BY Anna AlgerPublished Apr 3, 2018

"Of all the artistic disciplines, pop music is the least interested in people who've been around for awhile," laments Young Galaxy's Stephen Ramsay. "My personal maxim is you either have to get bigger or weirder to stick around. And for us, though I think we have kind of a reputation for being relatively accessible, we've just sort of steadily gotten a bit weirder."
 
Since the Montreal-based band released Falsework in 2015, he and partner Catherine McCandless have restructured both the band and their business practices. Their new album, Down Time, is being released independently after several releases with Paper Bag Records.
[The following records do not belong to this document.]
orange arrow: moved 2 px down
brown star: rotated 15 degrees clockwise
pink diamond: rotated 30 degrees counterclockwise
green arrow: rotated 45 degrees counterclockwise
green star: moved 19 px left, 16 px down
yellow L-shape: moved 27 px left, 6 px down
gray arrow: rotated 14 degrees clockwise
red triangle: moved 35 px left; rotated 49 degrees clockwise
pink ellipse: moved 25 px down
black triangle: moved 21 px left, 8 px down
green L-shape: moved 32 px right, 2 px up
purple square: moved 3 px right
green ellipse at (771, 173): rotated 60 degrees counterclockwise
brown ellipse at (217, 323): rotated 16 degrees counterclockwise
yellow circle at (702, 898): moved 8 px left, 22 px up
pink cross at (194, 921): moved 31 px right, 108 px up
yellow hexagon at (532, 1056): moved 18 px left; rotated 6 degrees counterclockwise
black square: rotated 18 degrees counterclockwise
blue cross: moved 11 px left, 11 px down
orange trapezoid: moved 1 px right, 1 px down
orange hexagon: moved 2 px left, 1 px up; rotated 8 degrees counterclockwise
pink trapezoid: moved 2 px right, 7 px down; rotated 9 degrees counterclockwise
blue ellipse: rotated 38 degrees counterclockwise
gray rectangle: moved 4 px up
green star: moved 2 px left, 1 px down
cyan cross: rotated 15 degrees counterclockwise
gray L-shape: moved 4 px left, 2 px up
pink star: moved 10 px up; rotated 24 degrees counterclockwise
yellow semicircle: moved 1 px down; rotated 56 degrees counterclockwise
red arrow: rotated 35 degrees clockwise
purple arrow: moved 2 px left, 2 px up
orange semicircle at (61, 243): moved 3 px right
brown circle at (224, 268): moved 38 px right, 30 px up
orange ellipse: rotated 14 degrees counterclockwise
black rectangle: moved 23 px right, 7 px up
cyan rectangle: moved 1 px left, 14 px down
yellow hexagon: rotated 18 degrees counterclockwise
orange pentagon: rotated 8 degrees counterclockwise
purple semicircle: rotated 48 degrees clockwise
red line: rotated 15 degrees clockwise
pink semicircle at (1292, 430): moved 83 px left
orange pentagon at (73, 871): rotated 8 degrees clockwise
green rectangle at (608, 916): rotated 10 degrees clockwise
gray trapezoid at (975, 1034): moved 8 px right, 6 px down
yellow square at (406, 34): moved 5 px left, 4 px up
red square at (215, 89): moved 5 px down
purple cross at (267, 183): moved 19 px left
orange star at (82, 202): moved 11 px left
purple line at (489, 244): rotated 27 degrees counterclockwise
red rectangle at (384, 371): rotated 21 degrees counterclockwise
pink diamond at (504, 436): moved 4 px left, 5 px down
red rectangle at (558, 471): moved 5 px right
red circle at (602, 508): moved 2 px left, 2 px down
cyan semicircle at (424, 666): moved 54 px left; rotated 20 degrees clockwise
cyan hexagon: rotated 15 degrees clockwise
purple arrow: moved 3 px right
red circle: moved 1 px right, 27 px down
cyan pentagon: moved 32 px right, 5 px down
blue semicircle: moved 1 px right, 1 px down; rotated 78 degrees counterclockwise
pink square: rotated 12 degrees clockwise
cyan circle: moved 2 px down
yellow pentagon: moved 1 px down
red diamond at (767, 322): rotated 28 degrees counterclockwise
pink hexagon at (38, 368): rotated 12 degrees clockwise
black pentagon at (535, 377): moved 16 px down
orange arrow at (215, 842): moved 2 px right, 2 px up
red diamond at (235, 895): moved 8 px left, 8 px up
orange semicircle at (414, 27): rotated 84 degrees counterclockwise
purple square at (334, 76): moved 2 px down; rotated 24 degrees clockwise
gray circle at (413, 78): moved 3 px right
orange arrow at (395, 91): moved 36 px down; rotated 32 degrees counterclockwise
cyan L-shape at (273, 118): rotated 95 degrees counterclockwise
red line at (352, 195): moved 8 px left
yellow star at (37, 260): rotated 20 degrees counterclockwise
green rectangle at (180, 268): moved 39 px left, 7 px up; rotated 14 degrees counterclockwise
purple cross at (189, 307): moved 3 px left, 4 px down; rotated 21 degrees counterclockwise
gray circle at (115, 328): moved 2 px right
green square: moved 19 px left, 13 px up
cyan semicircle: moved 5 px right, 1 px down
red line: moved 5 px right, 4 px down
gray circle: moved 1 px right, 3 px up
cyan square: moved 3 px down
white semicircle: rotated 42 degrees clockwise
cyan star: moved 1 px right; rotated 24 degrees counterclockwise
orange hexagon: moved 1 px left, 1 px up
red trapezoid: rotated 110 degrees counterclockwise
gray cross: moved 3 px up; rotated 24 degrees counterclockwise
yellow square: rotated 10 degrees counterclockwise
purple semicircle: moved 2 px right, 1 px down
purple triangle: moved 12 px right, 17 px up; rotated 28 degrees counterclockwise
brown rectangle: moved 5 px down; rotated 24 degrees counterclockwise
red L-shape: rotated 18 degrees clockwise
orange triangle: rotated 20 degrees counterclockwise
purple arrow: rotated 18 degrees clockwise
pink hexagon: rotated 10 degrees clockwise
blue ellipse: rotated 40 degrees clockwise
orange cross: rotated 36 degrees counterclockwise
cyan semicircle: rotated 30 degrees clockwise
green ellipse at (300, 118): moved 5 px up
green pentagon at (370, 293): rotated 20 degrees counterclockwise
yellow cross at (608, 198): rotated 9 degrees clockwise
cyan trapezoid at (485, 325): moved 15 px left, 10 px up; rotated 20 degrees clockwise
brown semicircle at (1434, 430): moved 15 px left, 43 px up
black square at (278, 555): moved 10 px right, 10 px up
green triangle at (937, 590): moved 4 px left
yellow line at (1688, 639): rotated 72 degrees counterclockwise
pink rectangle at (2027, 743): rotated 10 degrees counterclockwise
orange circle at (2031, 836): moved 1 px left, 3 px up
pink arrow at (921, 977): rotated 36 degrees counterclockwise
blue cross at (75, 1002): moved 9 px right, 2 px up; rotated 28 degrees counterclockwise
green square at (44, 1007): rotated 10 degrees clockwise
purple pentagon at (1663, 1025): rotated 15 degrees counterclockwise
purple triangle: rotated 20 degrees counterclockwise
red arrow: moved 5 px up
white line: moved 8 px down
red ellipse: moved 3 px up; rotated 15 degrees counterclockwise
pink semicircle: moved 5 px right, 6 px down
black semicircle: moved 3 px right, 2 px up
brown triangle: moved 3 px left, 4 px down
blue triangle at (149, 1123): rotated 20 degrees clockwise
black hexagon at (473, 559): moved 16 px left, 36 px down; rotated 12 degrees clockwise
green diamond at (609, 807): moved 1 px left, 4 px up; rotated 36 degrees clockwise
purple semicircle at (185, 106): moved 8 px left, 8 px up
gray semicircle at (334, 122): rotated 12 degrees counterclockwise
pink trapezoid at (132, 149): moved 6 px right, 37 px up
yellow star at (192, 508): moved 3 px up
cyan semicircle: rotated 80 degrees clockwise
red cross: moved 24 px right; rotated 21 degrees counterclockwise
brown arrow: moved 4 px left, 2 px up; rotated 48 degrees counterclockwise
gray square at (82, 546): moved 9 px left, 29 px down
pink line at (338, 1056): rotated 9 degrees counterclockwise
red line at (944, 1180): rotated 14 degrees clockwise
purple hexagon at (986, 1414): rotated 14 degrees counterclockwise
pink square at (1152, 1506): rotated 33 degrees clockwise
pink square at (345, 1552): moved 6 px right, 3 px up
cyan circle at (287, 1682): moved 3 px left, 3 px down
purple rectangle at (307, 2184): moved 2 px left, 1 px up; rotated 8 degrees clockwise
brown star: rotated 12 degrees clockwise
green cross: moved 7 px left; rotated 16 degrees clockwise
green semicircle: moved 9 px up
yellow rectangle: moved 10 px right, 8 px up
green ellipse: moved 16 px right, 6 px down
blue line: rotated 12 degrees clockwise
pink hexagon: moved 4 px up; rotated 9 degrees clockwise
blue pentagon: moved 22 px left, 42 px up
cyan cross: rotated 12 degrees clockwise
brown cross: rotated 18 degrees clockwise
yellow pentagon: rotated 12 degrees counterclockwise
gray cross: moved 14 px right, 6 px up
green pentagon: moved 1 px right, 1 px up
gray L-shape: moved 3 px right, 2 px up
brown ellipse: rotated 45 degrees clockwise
As the band embark upon promoting their new record, Ramsay emphasizes that he'd "much rather take risks and fail spectacularly, and really live by that and not just say shit like that, because in the end, our legacy will not be the things that were commercially viable, it's gonna be the things that felt like mutations in our process."
 
Young Galaxy's process has certainly changed, from being "on the clock" in recording studios to having their own one-room studio close to their Montreal home. "We live inside each other's processes," says Ramsay, in reference to his relationship with McCandless. "We've retreated into this place of a very personal routine of driving to the studio every day, picking our kids up, and really focusing on our family and this more routine existence."
 
Like many artists, Young Galaxy couldn't ignore shifts in the socio-political landscape. "There was a certain shift in the world around the time of Trump. God, I can't believe I just said his name. It was an awful feeling, and it's remained awful, because pretty much everything that we suspected or are afraid of is true, and what it's meant is that it's brought up a lot of these old sentiments and feelings that we thought we were over. And maybe perhaps that's my position as a Canadian white male, to say 'I thought we were better than this?'"
 
It was a reality that couldn't help but seep into their process. "How do we approach this political intensity that can't be ignored — this elephant in the room — without writing from a political standpoint?" Ramsay describes the band as "connecting the dots between our recent experiences in the music industry, which are really frankly a microcosm of what's happening with middle class, or lower middle classes: there's increasing inequality everywhere, in regards to the people who control these things."
 
Down Time comes out independently on April 6.